-------- Task inputs
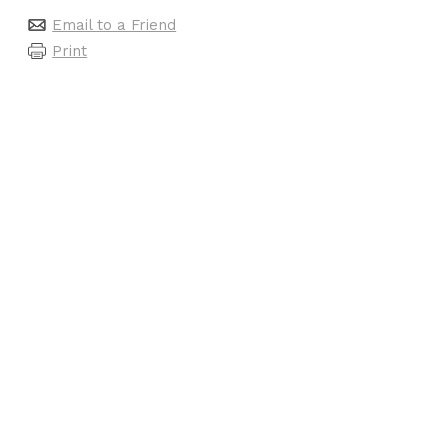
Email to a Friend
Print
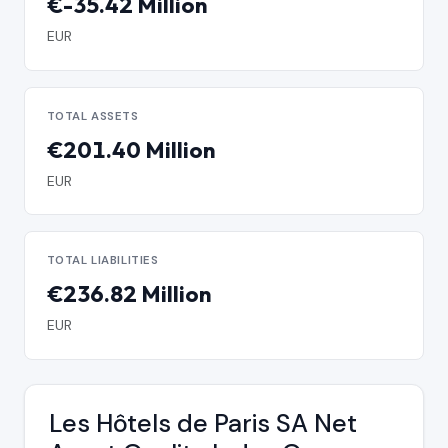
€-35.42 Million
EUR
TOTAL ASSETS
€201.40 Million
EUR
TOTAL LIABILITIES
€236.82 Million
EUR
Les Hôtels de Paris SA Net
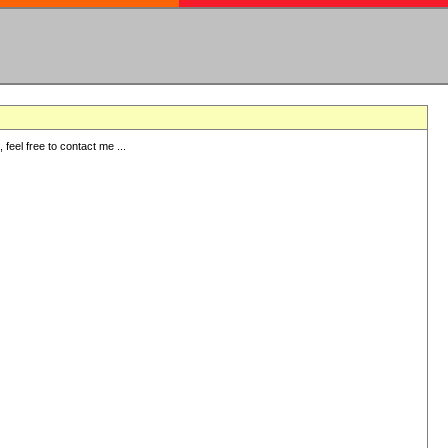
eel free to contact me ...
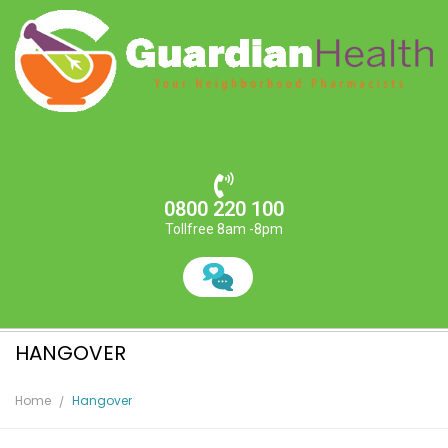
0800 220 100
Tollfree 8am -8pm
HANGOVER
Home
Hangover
----------------
-------- Task inputs
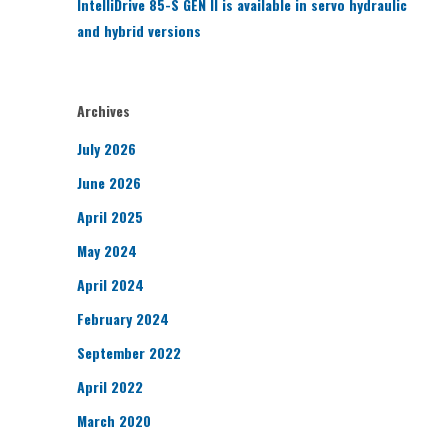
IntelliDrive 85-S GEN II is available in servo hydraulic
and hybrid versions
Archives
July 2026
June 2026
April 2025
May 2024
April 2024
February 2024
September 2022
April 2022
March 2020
----------------
• Task goal
Copy out each line of the records where the string "Million" appears.

• Written answer
€-35.42 Million
€201.40 Million
€236.82 Million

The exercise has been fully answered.